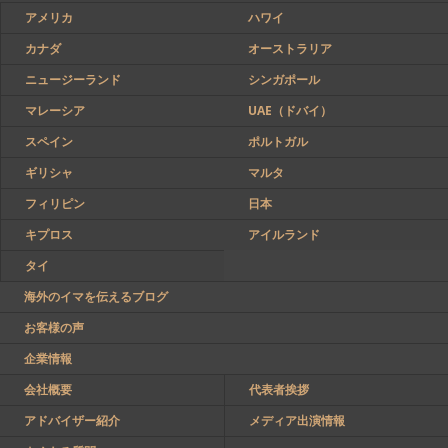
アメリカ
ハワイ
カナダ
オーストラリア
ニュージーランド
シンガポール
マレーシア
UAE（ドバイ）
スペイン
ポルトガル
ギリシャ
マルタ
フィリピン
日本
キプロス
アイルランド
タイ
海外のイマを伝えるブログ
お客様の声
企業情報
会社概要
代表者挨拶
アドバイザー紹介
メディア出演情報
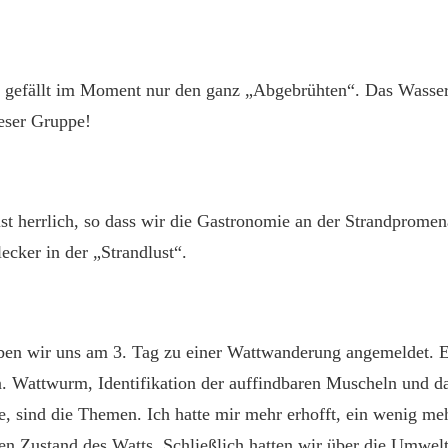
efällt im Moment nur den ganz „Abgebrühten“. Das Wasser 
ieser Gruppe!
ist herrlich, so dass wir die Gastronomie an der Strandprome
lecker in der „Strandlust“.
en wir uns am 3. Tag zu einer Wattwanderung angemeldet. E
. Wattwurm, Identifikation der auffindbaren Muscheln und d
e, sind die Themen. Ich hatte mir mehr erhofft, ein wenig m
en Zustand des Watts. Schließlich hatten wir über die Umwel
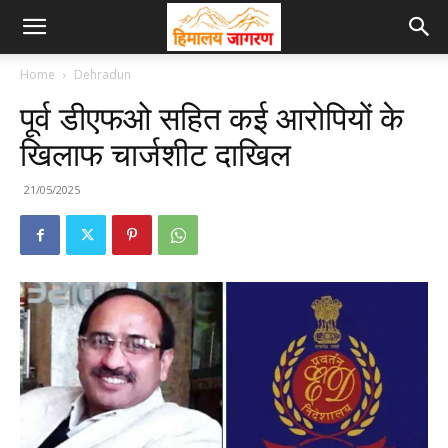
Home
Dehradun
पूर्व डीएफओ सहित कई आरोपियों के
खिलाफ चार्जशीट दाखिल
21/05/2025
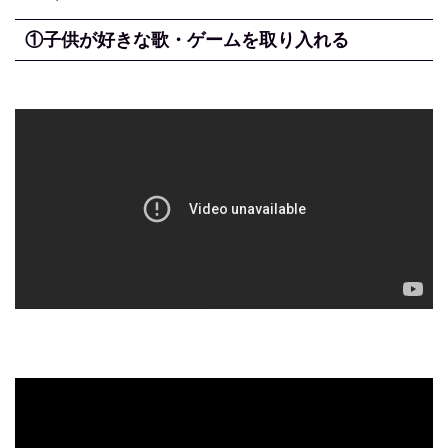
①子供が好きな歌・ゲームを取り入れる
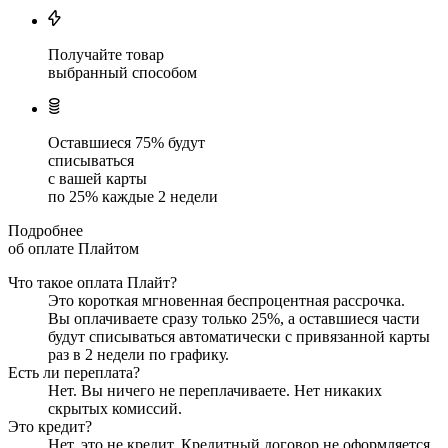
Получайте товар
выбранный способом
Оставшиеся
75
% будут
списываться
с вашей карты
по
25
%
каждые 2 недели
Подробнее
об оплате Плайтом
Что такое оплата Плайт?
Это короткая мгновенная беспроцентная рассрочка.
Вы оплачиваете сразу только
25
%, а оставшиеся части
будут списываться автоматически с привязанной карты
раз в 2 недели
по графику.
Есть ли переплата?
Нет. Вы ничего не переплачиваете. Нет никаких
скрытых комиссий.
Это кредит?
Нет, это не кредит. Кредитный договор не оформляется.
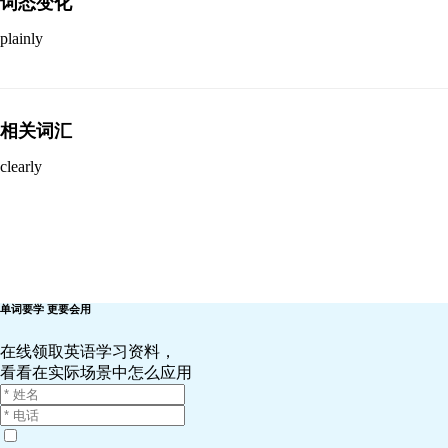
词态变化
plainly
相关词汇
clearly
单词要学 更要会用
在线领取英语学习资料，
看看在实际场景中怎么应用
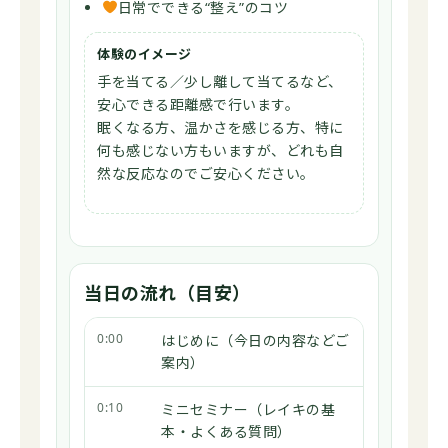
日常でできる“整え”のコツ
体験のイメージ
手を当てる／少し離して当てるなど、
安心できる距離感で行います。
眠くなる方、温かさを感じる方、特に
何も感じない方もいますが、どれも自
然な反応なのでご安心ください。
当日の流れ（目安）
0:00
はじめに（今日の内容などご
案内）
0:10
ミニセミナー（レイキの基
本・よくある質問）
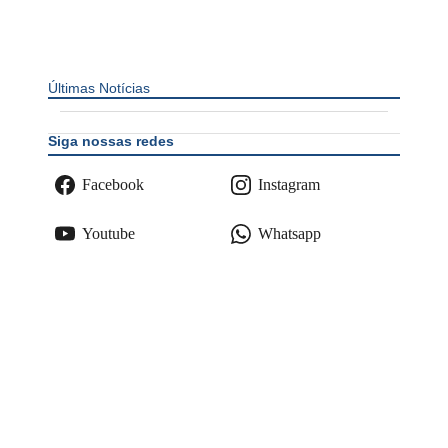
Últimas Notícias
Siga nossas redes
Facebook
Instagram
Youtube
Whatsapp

> [Exercise requirements]: Restate the whole listing word for word. Omit the pictures.

> [Result of the exercise]:
アメリカ
ハワイ
カナダ
オーストラリア
ニュージーランド
シンガポール
マレーシア
UAE（ドバイ）
スペイン
ポルトガル
ギリシャ
マルタ
フィリピン
日本
キプロス
アイルランド
タイ
海外のイマを伝えるブログ
お客様の声
企業情報
会社概要
代表者挨拶
アドバイザー紹介
メディア出演情報
efällt im Moment nur den ganz „Abgebrühten“. Das Wasser 
ieser Gruppe!
ist herrlich, so dass wir die Gastronomie an der Strandprome
lecker in der „Strandlust“.
en wir uns am 3. Tag zu einer Wattwanderung angemeldet. E
. Wattwurm, Identifikation der auffindbaren Muscheln und d
e, sind die Themen. Ich hatte mir mehr erhofft, ein wenig m
en Zustand des Watts. Schließlich hatten wir über die Umwel
Home
Dehradun
पूर्व डीएफओ सहित कई आरोपियों के
खिलाफ चार्जशीट दाखिल
21/05/2025
①子供が好きな歌・ゲームを取り入れる
Получайте товар
выбранный способом
Оставшиеся
75
% будут
списываться
с вашей карты
по
25
%
каждые 2 недели
Подробнее
об оплате Плайтом
Что такое оплата Плайт?
Это короткая мгновенная беспроцентная рассрочка.
Вы оплачиваете сразу только
25
%, а оставшиеся части
будут списываться автоматически с привязанной карты
раз в 2 недели
по графику.
Есть ли переплата?
Нет. Вы ничего не переплачиваете. Нет никаких
скрытых комиссий.
Это кредит?
Нет, это не кредит. Кредитный договор не оформляется.
词态变化
plainly
相关词汇
clearly
单词要学 更要会用
在线领取英语学习资料，
看看在实际场景中怎么应用
日常でできる“整え”のコツ
体験のイメージ
手を当てる／少し離して当てるなど、
安心できる距離感で行います。
眠くなる方、温かさを感じる方、特に
何も感じない方もいますが、どれも自
然な反応なのでご安心ください。
当日の流れ（目安）
0:00
はじめに（今日の内容などご
案内）
0:10
ミニセミナー（レイキの基
本・よくある質問）
Últimas Notícias
Siga nossas redes
Facebook
Instagram
Youtube
Whatsapp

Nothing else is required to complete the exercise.